### Required action:
Using the material that follows, output exactly the lines from the one containing "article Size" through the one containing "Mery Ramírez Escalante", with both ends kept.

BEGIN Input records

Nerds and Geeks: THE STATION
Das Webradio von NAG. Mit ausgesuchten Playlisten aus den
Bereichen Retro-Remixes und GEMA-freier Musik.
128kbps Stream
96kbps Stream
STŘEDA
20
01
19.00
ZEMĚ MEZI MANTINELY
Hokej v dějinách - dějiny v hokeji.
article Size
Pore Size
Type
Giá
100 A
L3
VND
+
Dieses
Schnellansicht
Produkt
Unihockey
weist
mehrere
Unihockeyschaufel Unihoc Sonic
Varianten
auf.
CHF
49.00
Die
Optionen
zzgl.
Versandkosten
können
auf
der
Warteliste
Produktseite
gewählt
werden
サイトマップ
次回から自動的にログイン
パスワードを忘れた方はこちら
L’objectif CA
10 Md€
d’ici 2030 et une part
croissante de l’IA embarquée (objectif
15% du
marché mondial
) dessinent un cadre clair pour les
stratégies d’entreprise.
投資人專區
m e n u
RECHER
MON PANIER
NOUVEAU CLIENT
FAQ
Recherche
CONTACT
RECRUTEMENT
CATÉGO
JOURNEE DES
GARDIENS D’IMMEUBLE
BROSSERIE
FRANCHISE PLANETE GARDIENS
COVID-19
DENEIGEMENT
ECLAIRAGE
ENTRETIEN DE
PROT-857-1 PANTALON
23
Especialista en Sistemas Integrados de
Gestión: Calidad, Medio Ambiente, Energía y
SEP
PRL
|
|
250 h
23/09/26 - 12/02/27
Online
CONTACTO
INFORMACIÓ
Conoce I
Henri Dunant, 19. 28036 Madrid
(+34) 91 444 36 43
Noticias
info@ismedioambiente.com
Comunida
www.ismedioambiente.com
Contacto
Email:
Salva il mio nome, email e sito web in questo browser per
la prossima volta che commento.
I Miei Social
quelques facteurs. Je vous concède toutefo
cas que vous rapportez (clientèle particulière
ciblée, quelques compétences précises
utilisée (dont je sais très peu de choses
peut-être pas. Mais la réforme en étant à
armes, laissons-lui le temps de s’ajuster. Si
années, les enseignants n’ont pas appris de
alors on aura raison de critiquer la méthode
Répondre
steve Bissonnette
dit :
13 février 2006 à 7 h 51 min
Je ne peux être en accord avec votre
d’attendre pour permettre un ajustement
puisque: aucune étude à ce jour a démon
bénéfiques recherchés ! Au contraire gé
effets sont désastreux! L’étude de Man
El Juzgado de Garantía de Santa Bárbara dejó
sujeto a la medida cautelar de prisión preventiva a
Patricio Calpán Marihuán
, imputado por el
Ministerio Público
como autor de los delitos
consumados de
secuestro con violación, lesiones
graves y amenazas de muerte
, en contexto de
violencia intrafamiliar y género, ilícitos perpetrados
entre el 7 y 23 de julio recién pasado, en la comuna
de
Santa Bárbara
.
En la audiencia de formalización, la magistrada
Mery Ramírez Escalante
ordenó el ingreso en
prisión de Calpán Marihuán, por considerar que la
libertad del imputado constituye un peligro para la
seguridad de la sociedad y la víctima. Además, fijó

END Input records

### Reply to the exercise:
article Size
Pore Size
Type
Giá
100 A
L3
VND
+
Dieses
Schnellansicht
Produkt
Unihockey
weist
mehrere
Unihockeyschaufel Unihoc Sonic
Varianten
auf.
CHF
49.00
Die
Optionen
zzgl.
Versandkosten
können
auf
der
Warteliste
Produktseite
gewählt
werden
サイトマップ
次回から自動的にログイン
パスワードを忘れた方はこちら
L’objectif CA
10 Md€
d’ici 2030 et une part
croissante de l’IA embarquée (objectif
15% du
marché mondial
) dessinent un cadre clair pour les
stratégies d’entreprise.
投資人專區
m e n u
RECHER
MON PANIER
NOUVEAU CLIENT
FAQ
Recherche
CONTACT
RECRUTEMENT
CATÉGO
JOURNEE DES
GARDIENS D’IMMEUBLE
BROSSERIE
FRANCHISE PLANETE GARDIENS
COVID-19
DENEIGEMENT
ECLAIRAGE
ENTRETIEN DE
PROT-857-1 PANTALON
23
Especialista en Sistemas Integrados de
Gestión: Calidad, Medio Ambiente, Energía y
SEP
PRL
|
|
250 h
23/09/26 - 12/02/27
Online
CONTACTO
INFORMACIÓ
Conoce I
Henri Dunant, 19. 28036 Madrid
(+34) 91 444 36 43
Noticias
info@ismedioambiente.com
Comunida
www.ismedioambiente.com
Contacto
Email:
Salva il mio nome, email e sito web in questo browser per
la prossima volta che commento.
I Miei Social
quelques facteurs. Je vous concède toutefo
cas que vous rapportez (clientèle particulière
ciblée, quelques compétences précises
utilisée (dont je sais très peu de choses
peut-être pas. Mais la réforme en étant à
armes, laissons-lui le temps de s’ajuster. Si
années, les enseignants n’ont pas appris de
alors on aura raison de critiquer la méthode
Répondre
steve Bissonnette
dit :
13 février 2006 à 7 h 51 min
Je ne peux être en accord avec votre
d’attendre pour permettre un ajustement
puisque: aucune étude à ce jour a démon
bénéfiques recherchés ! Au contraire gé
effets sont désastreux! L’étude de Man
El Juzgado de Garantía de Santa Bárbara dejó
sujeto a la medida cautelar de prisión preventiva a
Patricio Calpán Marihuán
, imputado por el
Ministerio Público
como autor de los delitos
consumados de
secuestro con violación, lesiones
graves y amenazas de muerte
, en contexto de
violencia intrafamiliar y género, ilícitos perpetrados
entre el 7 y 23 de julio recién pasado, en la comuna
de
Santa Bárbara
.
En la audiencia de formalización, la magistrada
Mery Ramírez Escalante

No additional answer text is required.